An extensive set of land use regulations shape the geography of most major US cities. I study how the distribution of these restrictions affects the location of industries within the city, aggregate productivity, and welfare. In a theoretical framework, the welfare effects of density restrictions depend on the strength of spillover effects, which I estimate using multiple datasets on economic activity within New York City. The estimates based on variation in the historical zoning reform imply higher productive externalities in the office sector and negative amenity externalities in the industrial sectors. Counterfactual policy simulations show that current density restrictions are very costly. Heterogeneity across sectors magnifies the welfare effects for restrictions on the office sector and in the city center.

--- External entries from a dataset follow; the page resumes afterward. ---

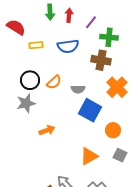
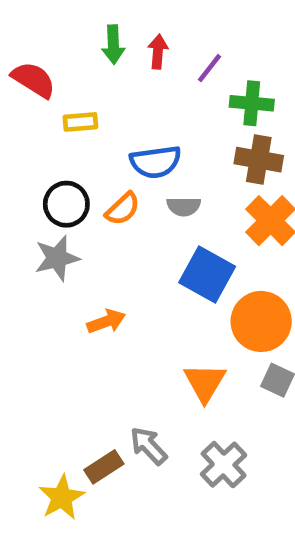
blue semicircle: (68, 46) -> (156, 162), moved
brown cross: (101, 60) -> (259, 160), moved
gray semicircle: (78, 89) -> (184, 206), moved
orange circle: (113, 130) -> (261, 321), size x1.6
orange triangle: (89, 156) -> (205, 382), turned -30

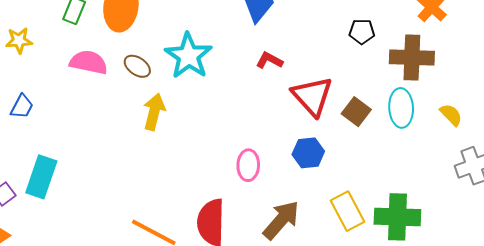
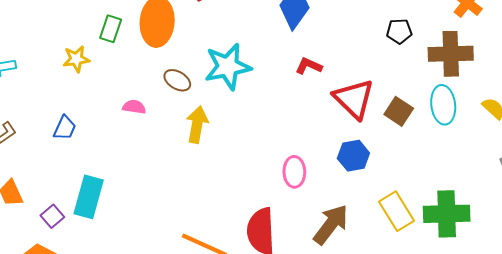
yellow star: (19, 41) -> (76, 59), moved
cyan star: (188, 56) -> (228, 67), turned 30
pink semicircle: (89, 62) -> (134, 107), moved, size x0.6

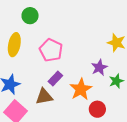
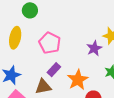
purple star: (99, 67) -> (94, 48), moved

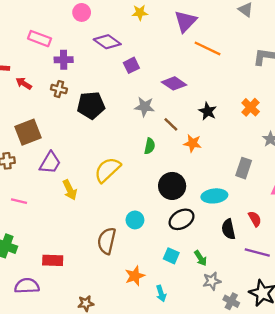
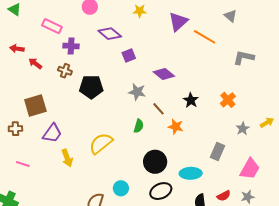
orange line: (208, 48) -> (205, 37), moved
red semicircle: (255, 219) -> (224, 196), turned 88

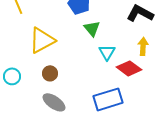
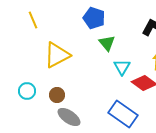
brown circle: (50, 73) -> (57, 95), moved
blue rectangle: (108, 99) -> (123, 114), turned 52

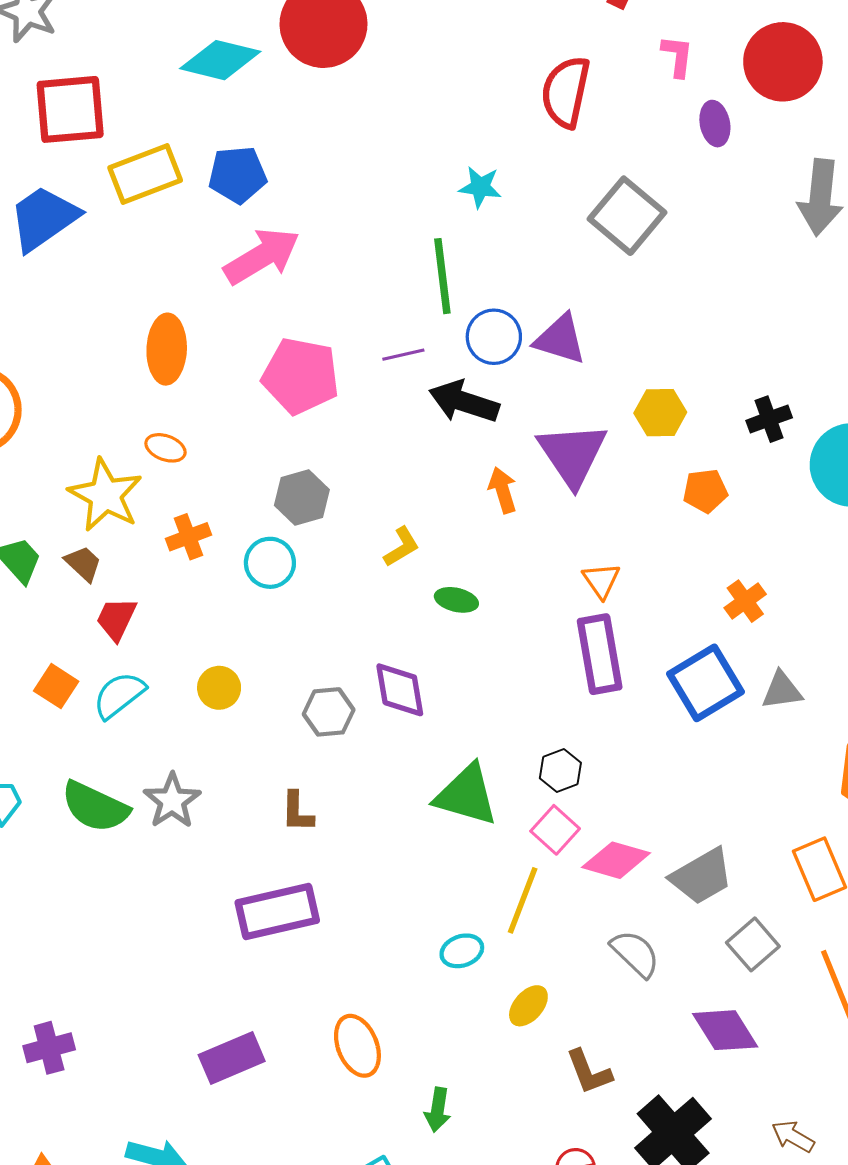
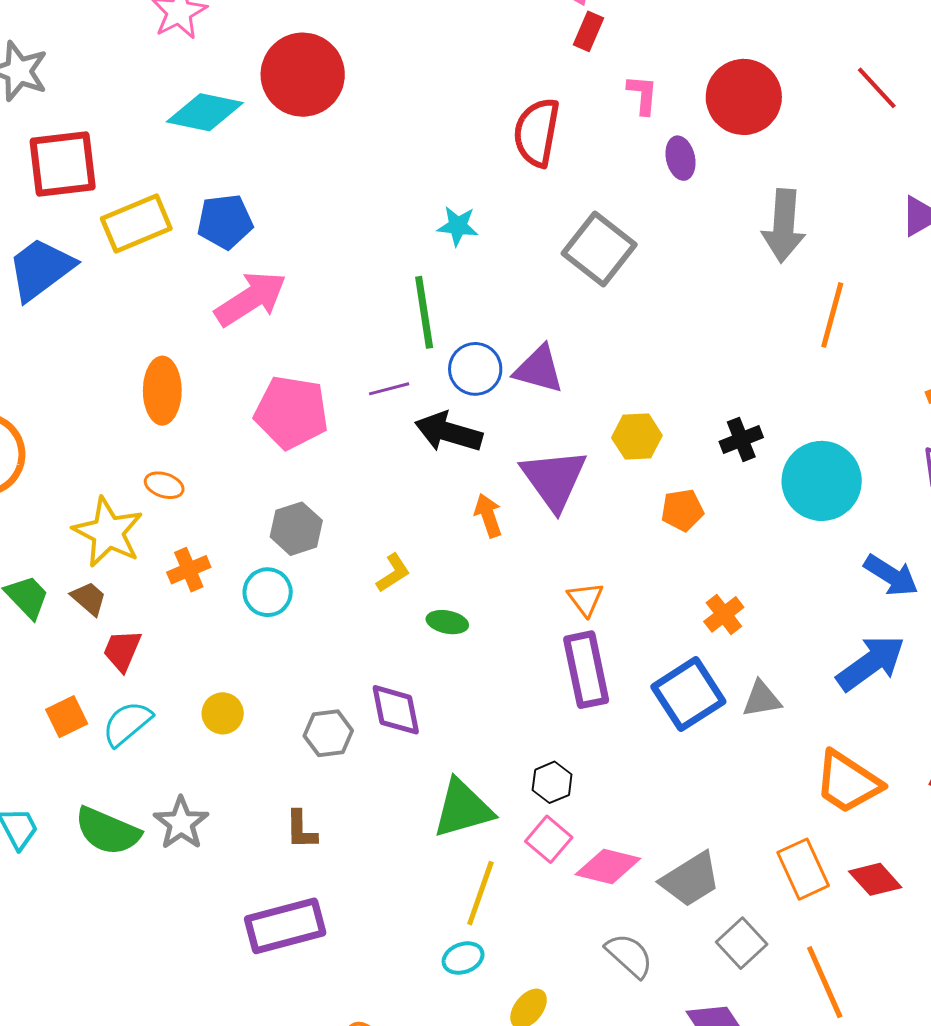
orange square: (56, 686) -> (67, 717), turned 33
green triangle: (466, 795) -> (463, 809), turned -30
yellow line: (523, 900) -> (480, 893), moved

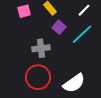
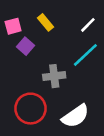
purple square: (59, 27) -> (26, 46), moved
gray cross: (41, 48) -> (54, 76), moved

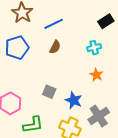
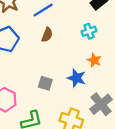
blue star: (74, 100) -> (76, 78), moved

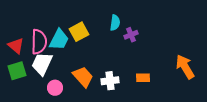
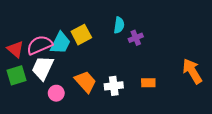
pink semicircle: (39, 42) -> (39, 45), turned -115

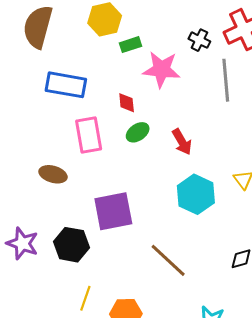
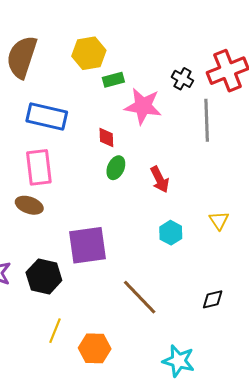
green ellipse: (138, 132) -> (116, 168), turned -35
pink rectangle: (89, 135) -> (39, 167), moved
cyan hexagon: (196, 194) -> (171, 233), size x0.6

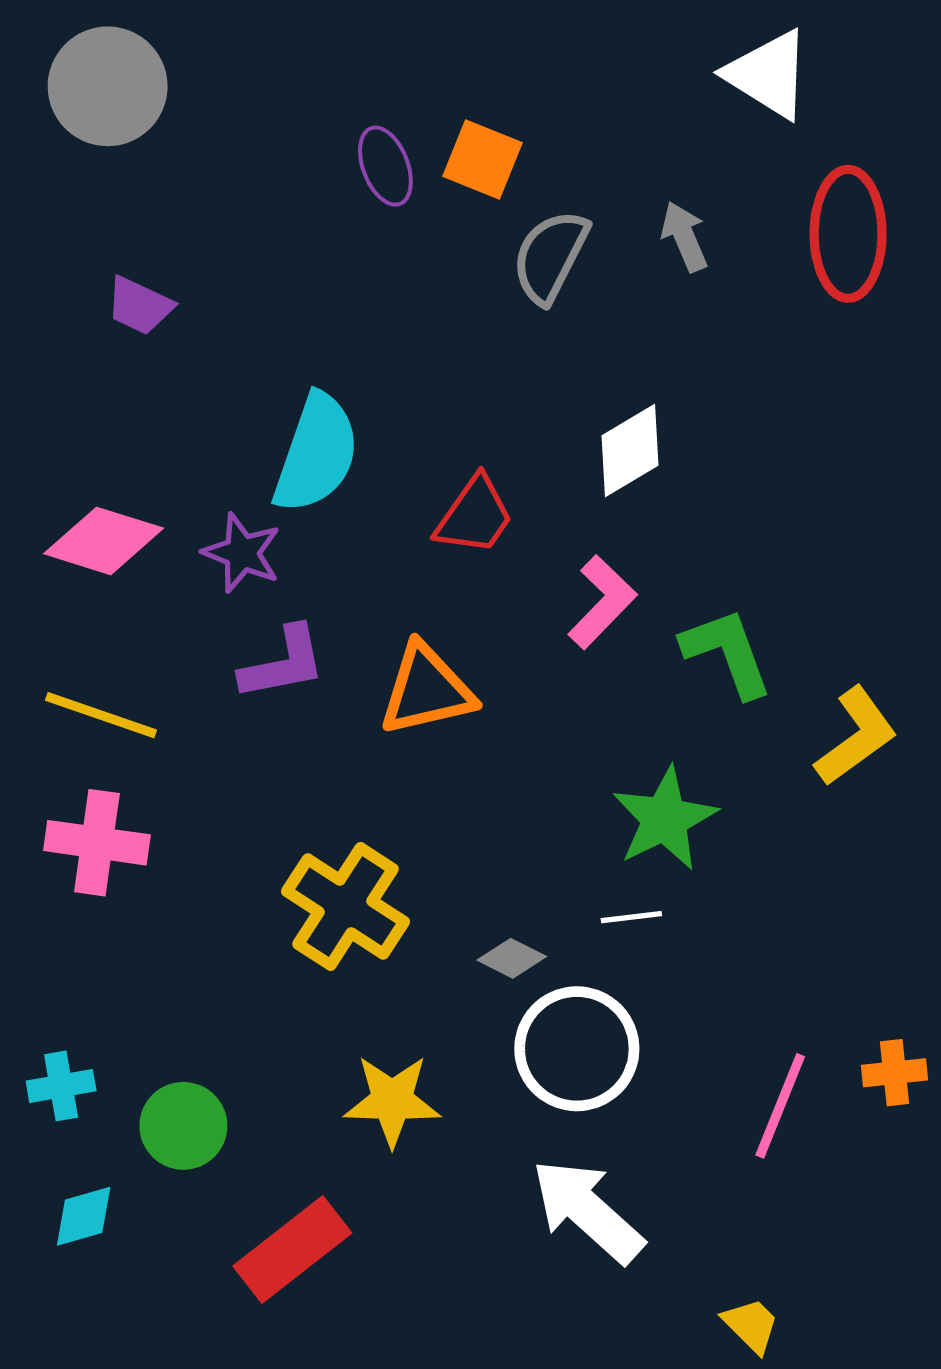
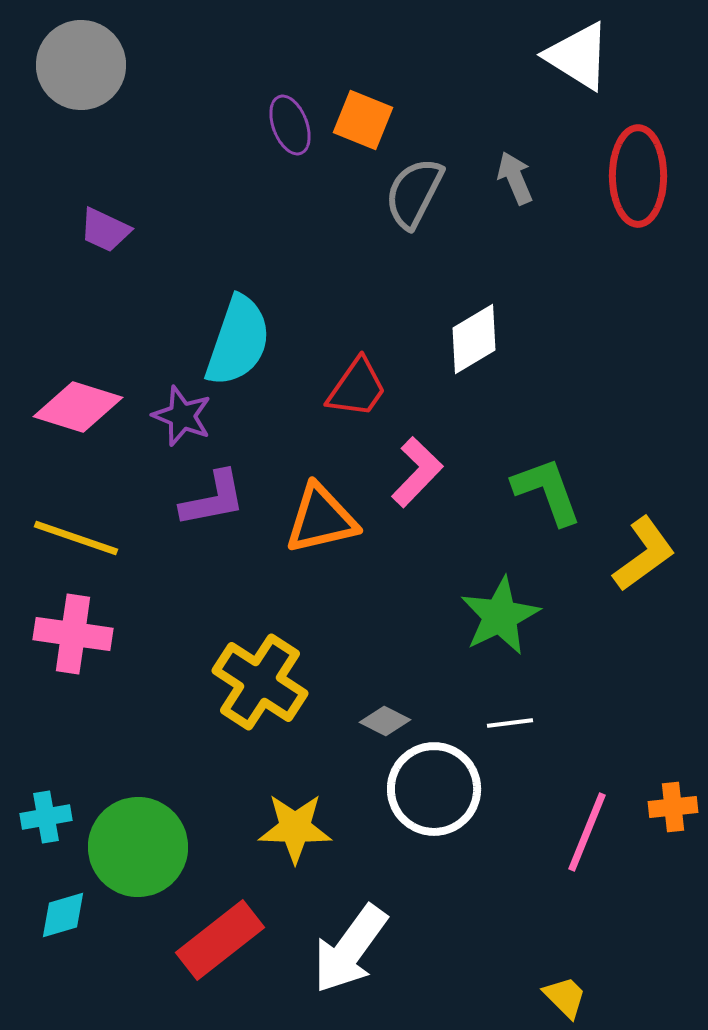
pink L-shape: (602, 602) -> (417, 472), moved
white line: (631, 917) -> (510, 723), moved
green circle: (183, 1126) -> (138, 847), size x1.5
white arrow: (587, 1211) -> (350, 949), moved, turned -96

Pulling in Opposite Directions:Gains from Trade and Competition (with Yipei Zhang)

Despite rich literature on the pro-competitive welfare effects from output tariff liberalization, little is known about the competitive effects of input tariff liberalization. By incorporating the impact of input tariff liberalization through the competitive channel, we predict lower gains from trade due to an anti-competitive effect of input tariff liberalization which pulls against the well-acknowledged pro-competitive effects of output tariff liberalization. We show that a positive correlation between firm market share and firm import share is both necessary and sufficient for the existence of the anti-competitive effect, the magnitude of which depends on several model parameters that govern domestic market concentration and home bias.